ANTES DEL ORIGEN

Anómalo primero:

Antes del origen


Lucía camina por las calles de Rosario, un 21 de Enero de 2013. El calor del verano sube por los tobillos y baja por su frente en forma de gota de sudor. Va despacio, a su lado pasan hombres de traje y algunas mujeres con niños caprichosos que no se bancan el calor. Ve frente a McDonald's una banda haciendo jazz y un poco más allá a un chico tocando la guitarra. Busca en su bolsillo derecho unas monedas, las acaricia, dibuja su contorno y luego se las deja en la pequeña cajita de cartón.
Continúa caminando medio arrepentida de haber salido ese día y a esa hora. Todo comienza a molestarla, el calor, la mujer que grita “chiiiipacitos”, los adolescentes que la chocan. Hasta que ve, al fin, el gran cartel de pintura desgastada que anuncia su oasis: la librería.

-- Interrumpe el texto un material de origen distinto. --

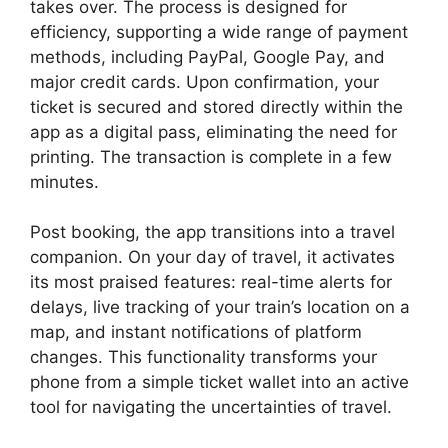
takes over. The process is designed for
efficiency, supporting a wide range of payment
methods, including PayPal, Google Pay, and
major credit cards. Upon confirmation, your
ticket is secured and stored directly within the
app as a digital pass, eliminating the need for
printing. The transaction is complete in a few
minutes.
Post booking, the app transitions into a travel
companion. On your day of travel, it activates
its most praised features: real-time alerts for
delays, live tracking of your train’s location on a
map, and instant notifications of platform
changes. This functionality transforms your
phone from a simple ticket wallet into an active
tool for navigating the uncertainties of travel.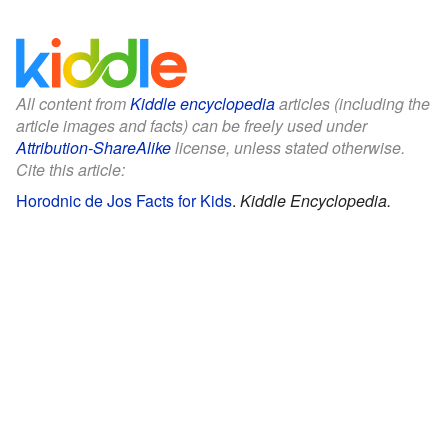
All content from
Kiddle encyclopedia
articles (including the
article images and facts) can be freely used under
Attribution-ShareAlike
license, unless stated otherwise.
Cite this article:
Horodnic de Jos Facts for Kids
.
Kiddle Encyclopedia.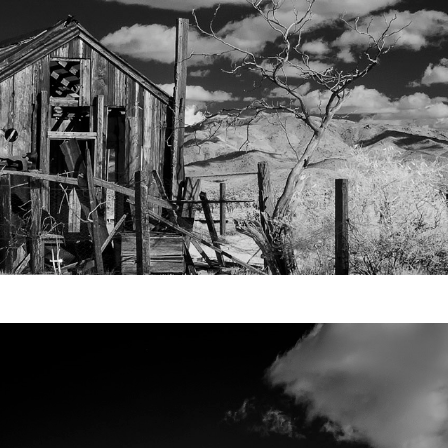
Video
Writings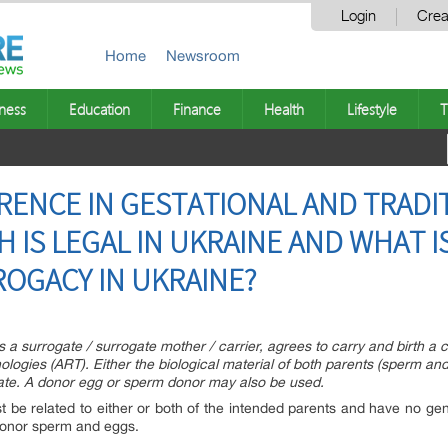
Login
Crea
Home
Newsroom
ness
Education
Finance
Health
Lifestyle
T
ERENCE IN GESTATIONAL AND TRADI
 IS LEGAL IN UKRAINE AND WHAT I
OGACY IN UKRAINE?
surrogate / surrogate mother / carrier, agrees to carry and birth a ch
ologies (ART). Either the biological material of both parents (sperm and 
ogate. A donor egg or sperm donor may also be used.
st be related to either or both of the intended parents and have no genet
donor sperm and eggs.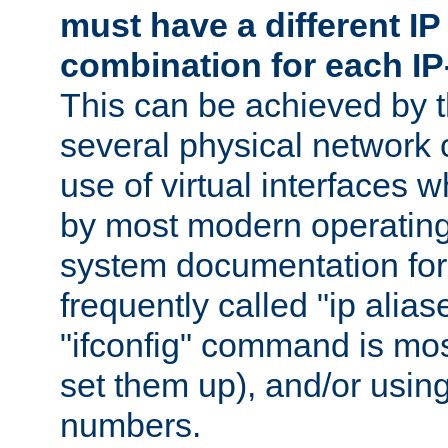
must have a different IP
combination for each IP
This can be achieved by 
several physical network 
use of virtual interfaces 
by most modern operatin
system documentation for 
frequently called "ip alias
"ifconfig" command is mo
set them up), and/or using
numbers.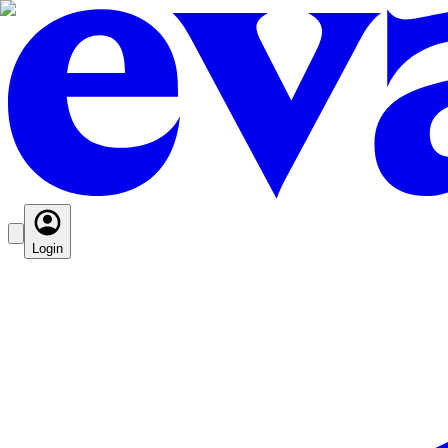
Login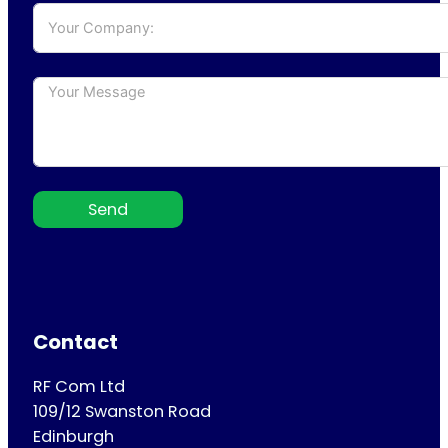
Send
Contact
RF Com Ltd
109/12 Swanston Road
Edinburgh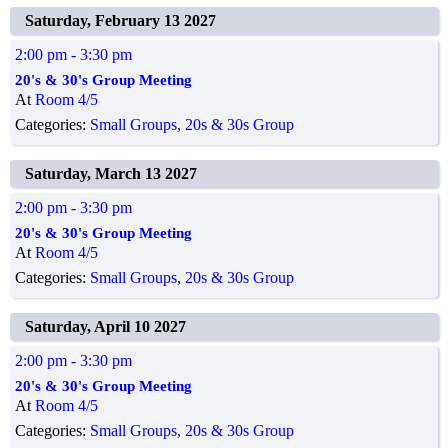
Saturday, February 13 2027
2:00 pm
- 3:30 pm
20's & 30's Group Meeting
At
Room 4/5
Categories:
Small Groups
,
20s & 30s Group
Saturday, March 13 2027
2:00 pm
- 3:30 pm
20's & 30's Group Meeting
At
Room 4/5
Categories:
Small Groups
,
20s & 30s Group
Saturday, April 10 2027
2:00 pm
- 3:30 pm
20's & 30's Group Meeting
At
Room 4/5
Categories:
Small Groups
,
20s & 30s Group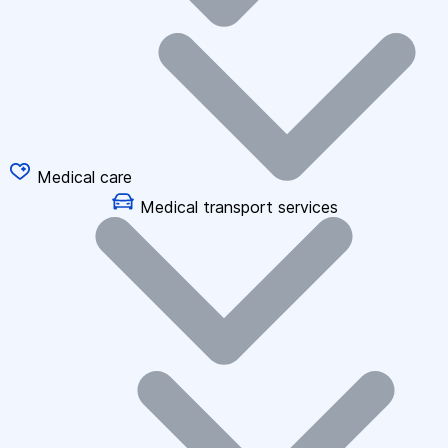
Medical care
Medical transport services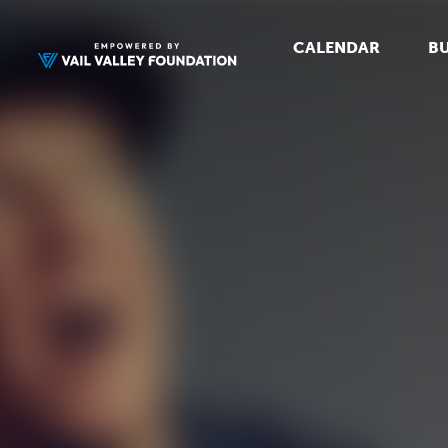
CALENDAR
BU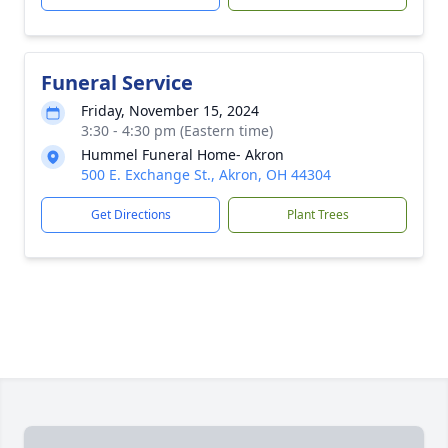
Funeral Service
Friday, November 15, 2024
3:30 - 4:30 pm (Eastern time)
Hummel Funeral Home- Akron
500 E. Exchange St., Akron, OH 44304
Get Directions
Plant Trees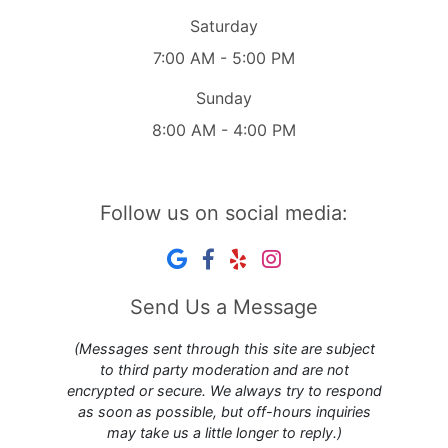
Saturday
7:00 AM - 5:00 PM
Sunday
8:00 AM - 4:00 PM
Follow us on social media:
Send Us a Message
(Messages sent through this site are subject
to third party moderation and are not
encrypted or secure. We always try to respond
as soon as possible, but off-hours inquiries
may take us a little longer to reply.)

Entra y atraviesa la sección de “Política”, la saludan Perón, Cristina, De la Rúa, Obama ¡y la puta que los parió a todos! Los ignora y continúa. Cruza indiferente por “Filosofía”, “Puericultura” y llega hasta “Literatura clásica”. Se acomoda el cabello de un solo lado, inclina un poco la cabeza hacia la izquierda y acaricia los lomos de los libros deteniéndose sólo en los que le agradan. Se encuentra con Poe, Goethe y Tolstoi. Pone la boca de costado, frunce el ceño y hace dos pasos hacia atrás, para así tener otro panorama. Quiere otra cosa para leer. Ve los libros ubicados según editoriales, enseguida distingue ese que ama. Lo toma, lee nuevamente esas dos últimas páginas que la hicieron llorar desconsolada durante toda una semana con la certeza de que esta vez, al final, va a sonreír. Eso pasa, sonríe tímidamente y abraza al libro, luego vuelve a ubicarlo donde estaba y sigue su travesía.

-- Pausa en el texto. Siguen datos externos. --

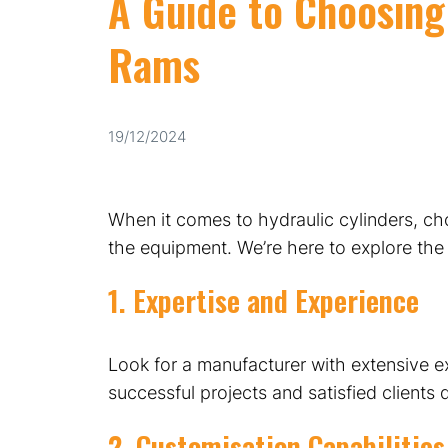
A Guide to Choosing
Rams
19/12/2024
When it comes to hydraulic cylinders, c
the equipment. We’re here to explore the
1. Expertise and Experience
Look for a manufacturer with extensive e
successful projects and satisfied clients
2. Customisation Capabilities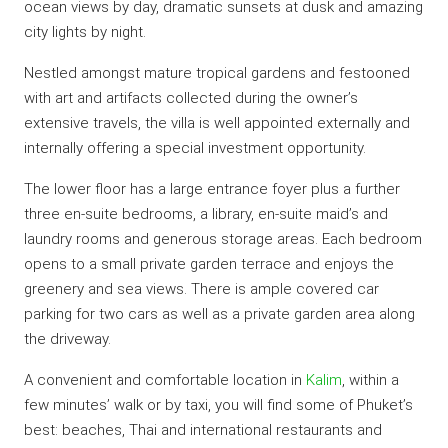
ocean views by day, dramatic sunsets at dusk and amazing
city lights by night.
Nestled amongst mature tropical gardens and festooned
with art and artifacts collected during the owner’s
extensive travels, the villa is well appointed externally and
internally offering a special investment opportunity.
The lower floor has a large entrance foyer plus a further
three en-suite bedrooms, a library, en-suite maid’s and
laundry rooms and generous storage areas. Each bedroom
opens to a small private garden terrace and enjoys the
greenery and sea views. There is ample covered car
parking for two cars as well as a private garden area along
the driveway.
A convenient and comfortable location in
Kalim
, within a
few minutes’ walk or by taxi, you will find some of Phuket’s
best: beaches, Thai and international restaurants and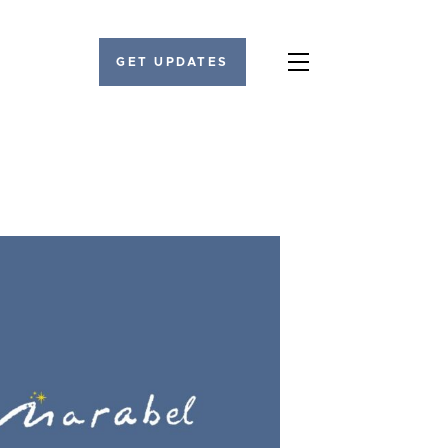
GET UPDATES
Menu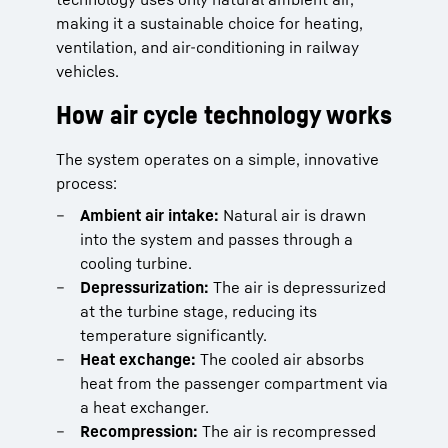
making it a sustainable choice for heating,
ventilation, and air-conditioning in railway
vehicles.
How air cycle technology works
The system operates on a simple, innovative
process:
Ambient air intake:
Natural air is drawn
into the system and passes through a
cooling turbine.
Depressurization:
The air is depressurized
at the turbine stage, reducing its
temperature significantly.
Heat exchange:
The cooled air absorbs
heat from the passenger compartment via
a heat exchanger.
Recompression:
The air is recompressed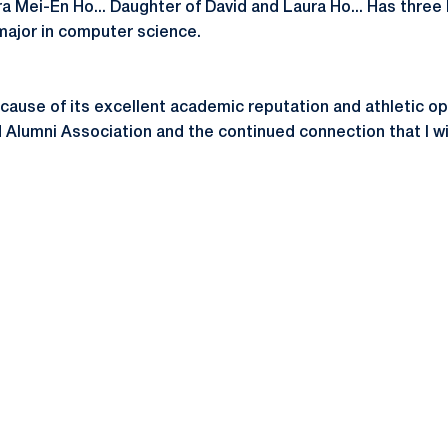
ra Mei-En Ho... Daughter of David and Laura Ho... Has three
 major in computer science.
ause of its excellent academic reputation and athletic oppor
 Alumni Association and the continued connection that I wil
Opens in a new window
Opens in a new window
Opens in a new window
Opens in a new window
Opens in a new window
Opens in a new wind
Opens in a new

Mira hacia todos lados hasta dar medio círculo y entonces divisa el género que está deseando: “Ciencia ficción”. Los libros de más arriba son gordos y de colores atípicos, negro y verde fosforescente, plateado y naranja flúor, con tipografías particulares (más propias de portadas de películas de terror). Lucía nota que al lado de Ray Bradbury se encuentra Stephenie Meyer y se le escapa una suave carcajada que ahoga entre sus dedos cuando siente vergüenza por irrumpir el silencio.
Sigue el laberinto con su mirada, hasta que ve un título que sintió nombrar miles de veces. Lo toma lo abre a la mitad y comienza a recorrer una oración marcándola con su dedo índice.
Lucía se vuelve historia, se hace una hoja de papel, las palabras se le pegan a la piel. Toda pálida, toda etérea.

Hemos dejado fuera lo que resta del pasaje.